■ Try it: Copy the lines below exactly, starting at the line that contains "Mosquito gear control Review" and stopping after the last line, and include no other lines.

■ Extracted data:
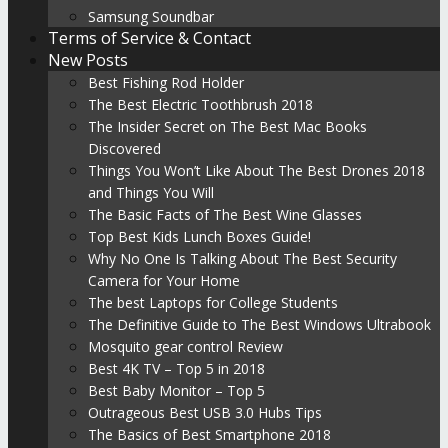
Samsung Soundbar
Terms of Service & Contact
New Posts
Best Fishing Rod Holder
The Best Electric Toothbrush 2018
The Insider Secret on The Best Mac Books
Discovered
Things You Won’t Like About The Best Drones 2018
and Things You Will
The Basic Facts of The Best Wine Glasses
Top Best Kids Lunch Boxes Guide!
Why No One Is Talking About The Best Security
Camera for Your Home
The best Laptops for College Students
The Definitive Guide to The Best Windows Ultrabook
Mosquito gear control Review
Best 4K TV – Top 5 in 2018
Best Baby Monitor – Top 5
Outrageous Best USB 3.0 Hubs Tips
The Basics of Best Smartphone 2018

■ Solution:
Mosquito gear control Review
Best 4K TV – Top 5 in 2018
Best Baby Monitor – Top 5
Outrageous Best USB 3.0 Hubs Tips
The Basics of Best Smartphone 2018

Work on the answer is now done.